I have been seriously thinking about purchasing an edison cube but before i do that I would just like to know the general consensus of a edison cube. Hows the corner cutting and turning right out of the box? Does it need lubrication and if so what brand works best? sticker quality? Can you justify paying $20 (U.S) for this? and if so where is the best shop to get this. Any feedback is much appreciated!


----------



## iEnjoyCubing (Nov 5, 2012)

-It's terrible out of the box, requires lots of lubrication/breaking in. Use maru/differential oil.
-After breaking in, corner cutting is about 35-40 degrees, reverse is nonexistent.
-Sticker quality also terrible, stickers are _extremely_ dark.
-$20 for the cube is not justifiable. It's terrible.

tl;dr no


----------



## thenerdycuber (Nov 5, 2012)

what would you suggest as good cube to use than besides Dayan cube?


----------



## antoineccantin (Nov 5, 2012)

Type C V Wityou


----------



## Hunter (Nov 5, 2012)

FangCun
ShengShou
Alpha V


----------



## tengurocks (Nov 10, 2012)

shengen type f
mf8 legend
type c
type a


----------



## uniacto (Nov 10, 2012)

type c v is a good cube.


----------



## LarryLunchmeat (Nov 11, 2012)

I agree that the Edison is pretty outdated, although it does have it's own charm. First thing you'll notice is the weight of the cube as it's probably the heaviest 3X3 out there.

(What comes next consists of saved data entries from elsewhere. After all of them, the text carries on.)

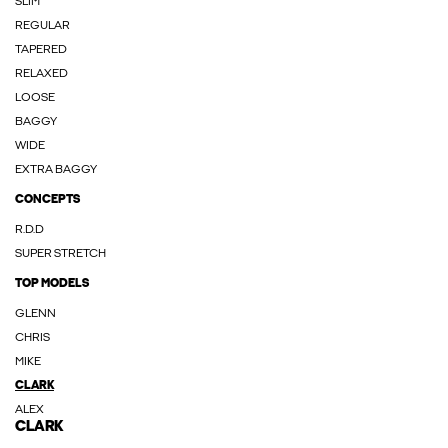
SLIM
REGULAR
TAPERED
RELAXED
LOOSE
BAGGY
WIDE
EXTRA BAGGY
CONCEPTS
R.D.D
SUPER STRETCH
TOP MODELS
GLENN
CHRIS
MIKE
CLARK
ALEX
CLARK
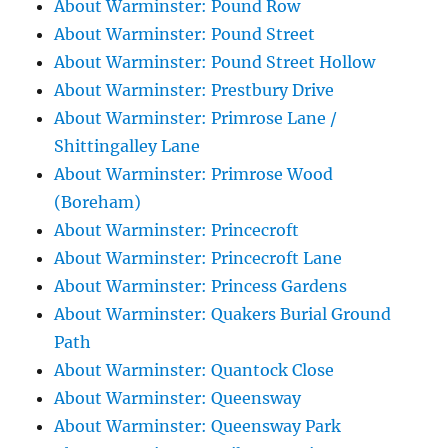
About Warminster: Pound Row
About Warminster: Pound Street
About Warminster: Pound Street Hollow
About Warminster: Prestbury Drive
About Warminster: Primrose Lane /
Shittingalley Lane
About Warminster: Primrose Wood
(Boreham)
About Warminster: Princecroft
About Warminster: Princecroft Lane
About Warminster: Princess Gardens
About Warminster: Quakers Burial Ground
Path
About Warminster: Quantock Close
About Warminster: Queensway
About Warminster: Queensway Park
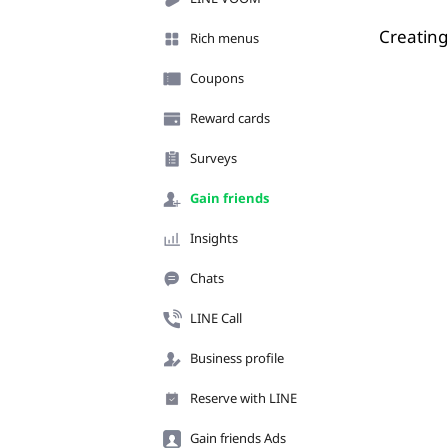
Creating
Rich menus
Coupons
Reward cards
Surveys
Gain friends
Insights
Chats
LINE Call
Business profile
Reserve with LINE
Gain friends Ads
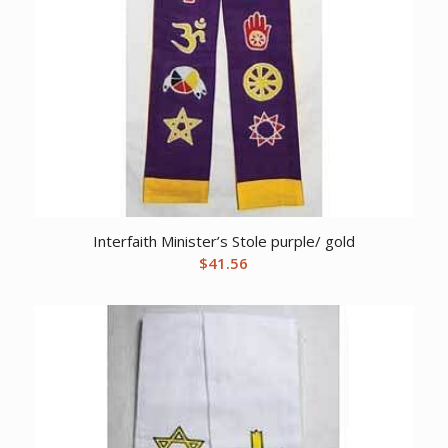
Interfaith Minister’s Stole purple/ gold
$
41.56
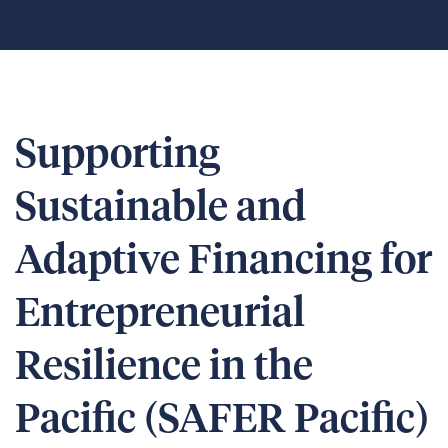
Supporting
Sustainable and
Adaptive Financing for
Entrepreneurial
Resilience in the
Pacific (SAFER Pacific)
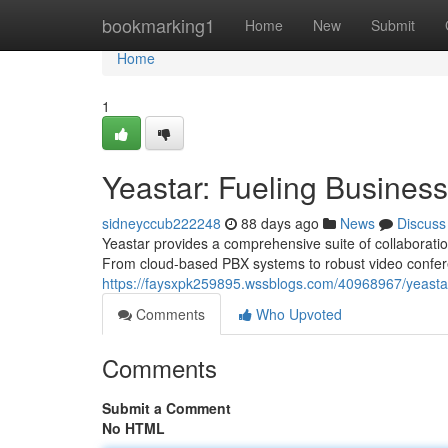
Home
bookmarking1
Home
New
Submit
Home
1
Yeastar: Fueling Busine
sidneyccub222248
88 days ago
News
Discuss
Yeastar provides a comprehensive suite of collaborati
From cloud-based PBX systems to robust video confer
https://faysxpk259895.wssblogs.com/40968967/yeast
Comments
Who Upvoted
Comments
Submit a Comment
No HTML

Also the plastic quality seems to be top-notch and it turns like clockwork. 
But like so many other cubes out there, its just doesn't have the features that so many other cubes offer today. It doesn't have any anti-pop mechanisms and the pieces are very square which makes for sub-par corner cutting. Also the sticker shades are way different than a standard cube although I personally like the shades.
If you have an extra $20 I say go for it. I did, and even though I never use it for speedcubing, it's one of those cubes that I will take off the shelf every so often for a "fun" solve.


----------



## rayko90 (Nov 11, 2012)

fangcun cube and dayan zhanchi cube are quite the same


----------